SOURCE RECORDS section start

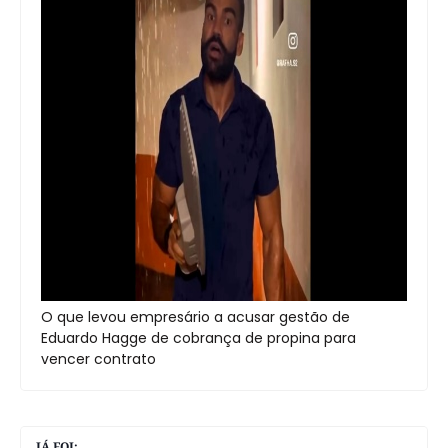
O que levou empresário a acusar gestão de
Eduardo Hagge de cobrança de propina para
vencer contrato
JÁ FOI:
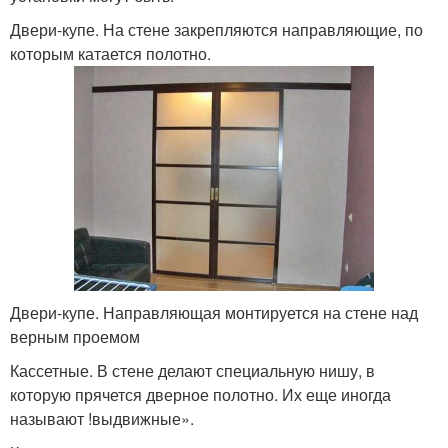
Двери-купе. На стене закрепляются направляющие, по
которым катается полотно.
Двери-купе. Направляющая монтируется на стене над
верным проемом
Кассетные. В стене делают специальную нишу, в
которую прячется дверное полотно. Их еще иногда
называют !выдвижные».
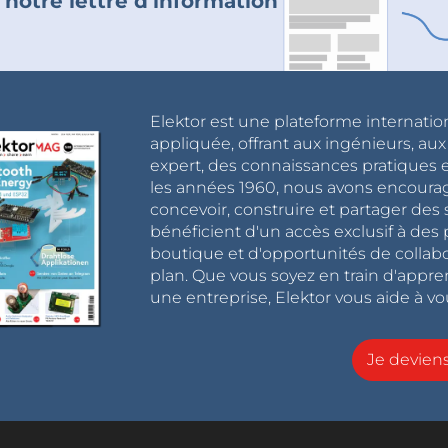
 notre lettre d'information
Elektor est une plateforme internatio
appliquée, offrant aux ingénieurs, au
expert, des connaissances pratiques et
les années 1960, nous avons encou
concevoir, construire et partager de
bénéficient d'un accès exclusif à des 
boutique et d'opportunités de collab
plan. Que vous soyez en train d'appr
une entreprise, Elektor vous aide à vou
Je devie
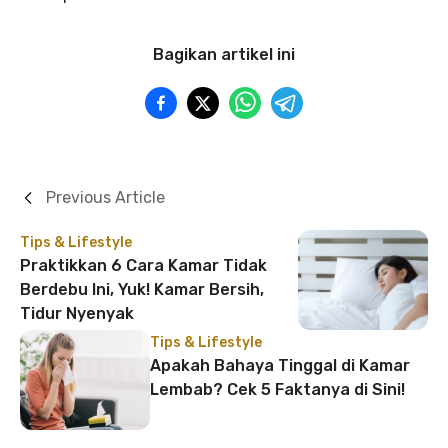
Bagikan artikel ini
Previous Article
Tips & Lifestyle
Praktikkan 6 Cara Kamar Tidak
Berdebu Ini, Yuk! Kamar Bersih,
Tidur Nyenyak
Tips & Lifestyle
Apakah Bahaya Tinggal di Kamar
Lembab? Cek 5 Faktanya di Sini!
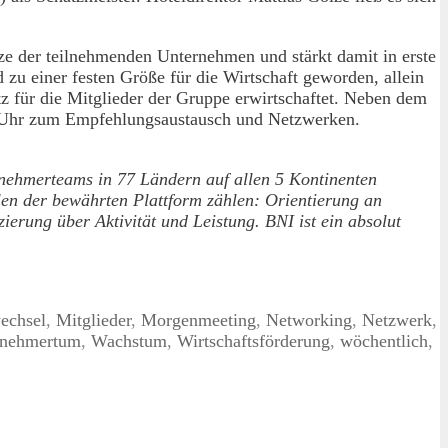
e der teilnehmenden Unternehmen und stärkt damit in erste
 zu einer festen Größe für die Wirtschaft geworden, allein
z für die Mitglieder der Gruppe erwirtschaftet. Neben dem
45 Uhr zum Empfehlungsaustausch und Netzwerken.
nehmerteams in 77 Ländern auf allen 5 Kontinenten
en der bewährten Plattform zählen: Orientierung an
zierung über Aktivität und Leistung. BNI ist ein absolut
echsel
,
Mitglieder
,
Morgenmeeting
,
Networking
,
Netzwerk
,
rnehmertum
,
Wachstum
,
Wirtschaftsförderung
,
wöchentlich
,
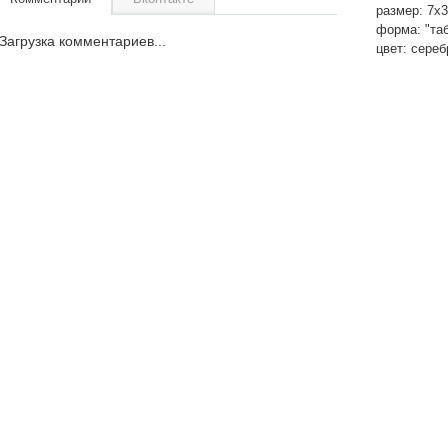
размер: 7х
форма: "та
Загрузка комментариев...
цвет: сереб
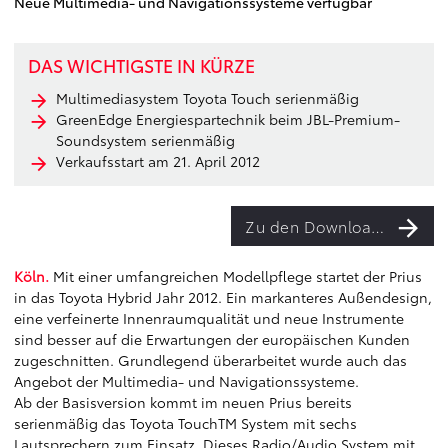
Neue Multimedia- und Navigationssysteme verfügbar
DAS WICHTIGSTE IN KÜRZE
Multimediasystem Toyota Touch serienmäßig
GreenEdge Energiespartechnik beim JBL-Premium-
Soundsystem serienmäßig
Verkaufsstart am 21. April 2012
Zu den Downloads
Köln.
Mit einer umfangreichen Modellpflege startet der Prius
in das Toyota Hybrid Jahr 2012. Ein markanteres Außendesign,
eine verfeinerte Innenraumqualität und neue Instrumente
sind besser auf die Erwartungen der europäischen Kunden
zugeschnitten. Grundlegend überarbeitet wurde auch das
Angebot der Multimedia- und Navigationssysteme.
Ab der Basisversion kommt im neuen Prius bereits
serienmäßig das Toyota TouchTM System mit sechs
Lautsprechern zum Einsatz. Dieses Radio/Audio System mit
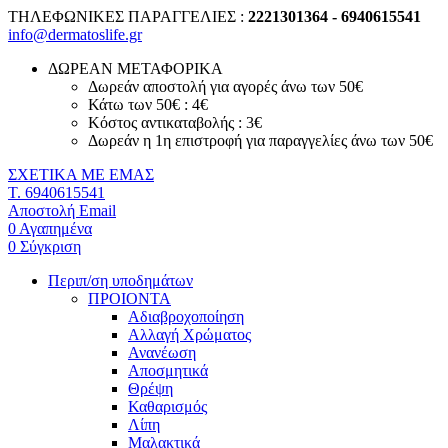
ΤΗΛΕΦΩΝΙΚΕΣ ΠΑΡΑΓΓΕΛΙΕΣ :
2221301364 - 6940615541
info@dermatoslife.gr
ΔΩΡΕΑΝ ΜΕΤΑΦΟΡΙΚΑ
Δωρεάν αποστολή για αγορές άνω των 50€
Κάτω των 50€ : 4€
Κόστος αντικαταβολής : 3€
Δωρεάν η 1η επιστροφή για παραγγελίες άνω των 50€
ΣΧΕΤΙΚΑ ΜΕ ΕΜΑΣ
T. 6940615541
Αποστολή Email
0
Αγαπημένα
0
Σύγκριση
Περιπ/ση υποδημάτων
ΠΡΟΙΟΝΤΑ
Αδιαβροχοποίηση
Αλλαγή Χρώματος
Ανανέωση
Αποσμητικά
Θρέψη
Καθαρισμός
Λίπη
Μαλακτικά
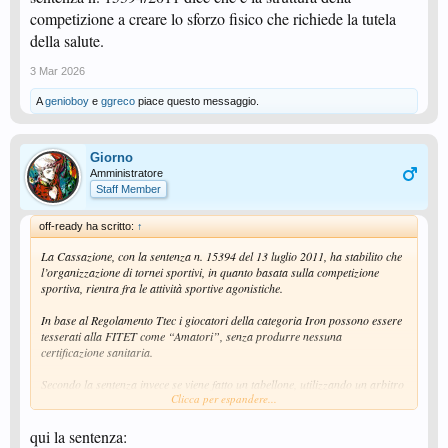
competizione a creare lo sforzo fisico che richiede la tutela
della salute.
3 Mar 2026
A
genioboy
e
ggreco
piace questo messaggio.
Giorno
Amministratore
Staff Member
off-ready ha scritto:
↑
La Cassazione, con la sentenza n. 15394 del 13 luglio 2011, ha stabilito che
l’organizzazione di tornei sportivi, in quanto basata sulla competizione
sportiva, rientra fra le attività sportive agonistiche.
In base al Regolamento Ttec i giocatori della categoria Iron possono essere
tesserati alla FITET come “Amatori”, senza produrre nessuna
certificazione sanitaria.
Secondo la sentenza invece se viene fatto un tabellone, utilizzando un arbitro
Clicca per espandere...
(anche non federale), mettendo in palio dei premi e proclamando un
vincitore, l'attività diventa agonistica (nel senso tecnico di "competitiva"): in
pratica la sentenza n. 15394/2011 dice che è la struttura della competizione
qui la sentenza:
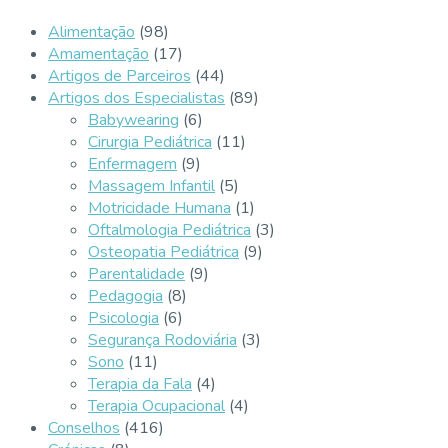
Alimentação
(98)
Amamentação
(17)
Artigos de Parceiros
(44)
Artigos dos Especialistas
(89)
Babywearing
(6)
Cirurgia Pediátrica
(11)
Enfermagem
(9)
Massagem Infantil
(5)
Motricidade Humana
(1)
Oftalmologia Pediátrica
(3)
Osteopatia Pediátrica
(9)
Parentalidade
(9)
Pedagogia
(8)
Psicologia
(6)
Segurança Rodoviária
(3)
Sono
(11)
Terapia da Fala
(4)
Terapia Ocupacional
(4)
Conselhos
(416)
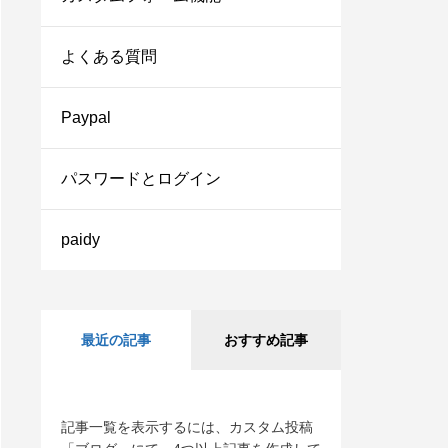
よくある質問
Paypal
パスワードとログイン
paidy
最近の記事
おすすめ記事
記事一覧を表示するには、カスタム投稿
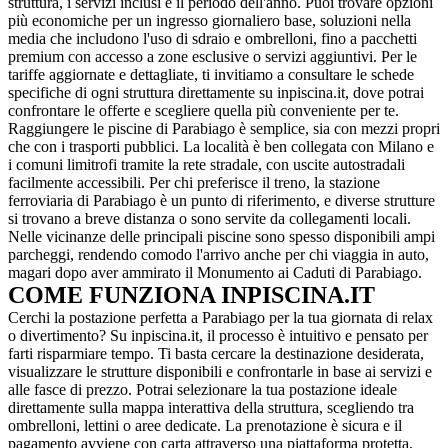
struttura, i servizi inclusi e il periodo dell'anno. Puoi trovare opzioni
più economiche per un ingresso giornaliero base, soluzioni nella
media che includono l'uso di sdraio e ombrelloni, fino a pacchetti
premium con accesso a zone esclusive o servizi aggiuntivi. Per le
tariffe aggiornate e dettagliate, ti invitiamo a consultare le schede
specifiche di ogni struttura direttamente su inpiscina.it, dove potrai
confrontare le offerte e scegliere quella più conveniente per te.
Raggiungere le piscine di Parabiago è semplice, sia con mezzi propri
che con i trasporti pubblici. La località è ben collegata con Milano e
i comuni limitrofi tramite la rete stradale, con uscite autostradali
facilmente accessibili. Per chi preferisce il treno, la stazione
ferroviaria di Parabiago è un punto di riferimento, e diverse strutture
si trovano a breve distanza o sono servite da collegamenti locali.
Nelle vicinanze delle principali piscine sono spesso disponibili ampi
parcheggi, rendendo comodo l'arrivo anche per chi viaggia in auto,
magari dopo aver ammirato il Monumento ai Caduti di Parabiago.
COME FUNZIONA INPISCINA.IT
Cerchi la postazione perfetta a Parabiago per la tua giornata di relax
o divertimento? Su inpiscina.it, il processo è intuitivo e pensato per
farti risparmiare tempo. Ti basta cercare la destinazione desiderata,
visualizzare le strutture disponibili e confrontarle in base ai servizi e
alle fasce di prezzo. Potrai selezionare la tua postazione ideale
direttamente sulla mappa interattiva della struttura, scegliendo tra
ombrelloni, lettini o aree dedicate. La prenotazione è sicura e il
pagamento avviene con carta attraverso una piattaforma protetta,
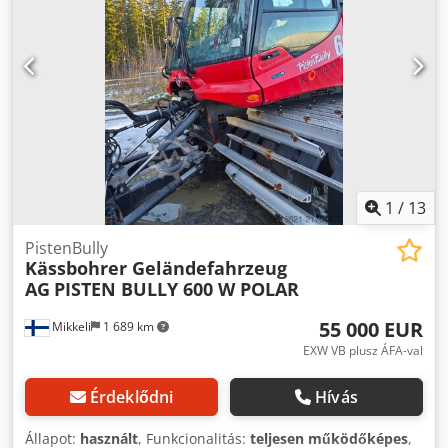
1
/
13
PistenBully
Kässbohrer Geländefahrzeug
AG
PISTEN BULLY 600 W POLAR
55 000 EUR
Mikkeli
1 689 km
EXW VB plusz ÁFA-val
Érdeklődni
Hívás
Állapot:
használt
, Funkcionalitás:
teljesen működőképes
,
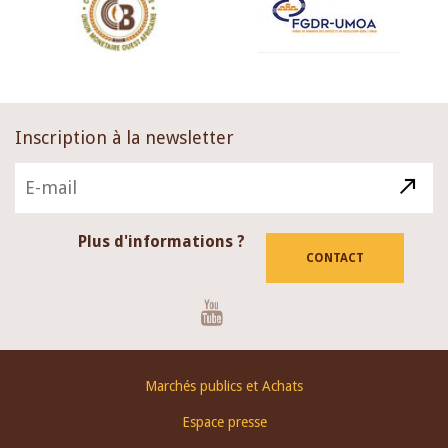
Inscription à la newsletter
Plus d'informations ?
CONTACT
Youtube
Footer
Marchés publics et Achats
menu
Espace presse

SOURCE RECORDS section end

## [WHAT YOU WILL DO]
Without the pictures, write out the lines from the beginning of the entries through the line with "notre lettre d'information".

## [RESPONSE AREA]
O que levou empresário a acusar gestão de
Eduardo Hagge de cobrança de propina para
vencer contrato
JÁ FOI:
Двери-купе. На стене закрепляются направляющие, по
которым катается полотно.
Двери-купе. Направляющая монтируется на стене над
верным проемом
Кассетные. В стене делают специальную нишу, в
которую прячется дверное полотно. Их еще иногда
называют !выдвижные».
 notre lettre d'information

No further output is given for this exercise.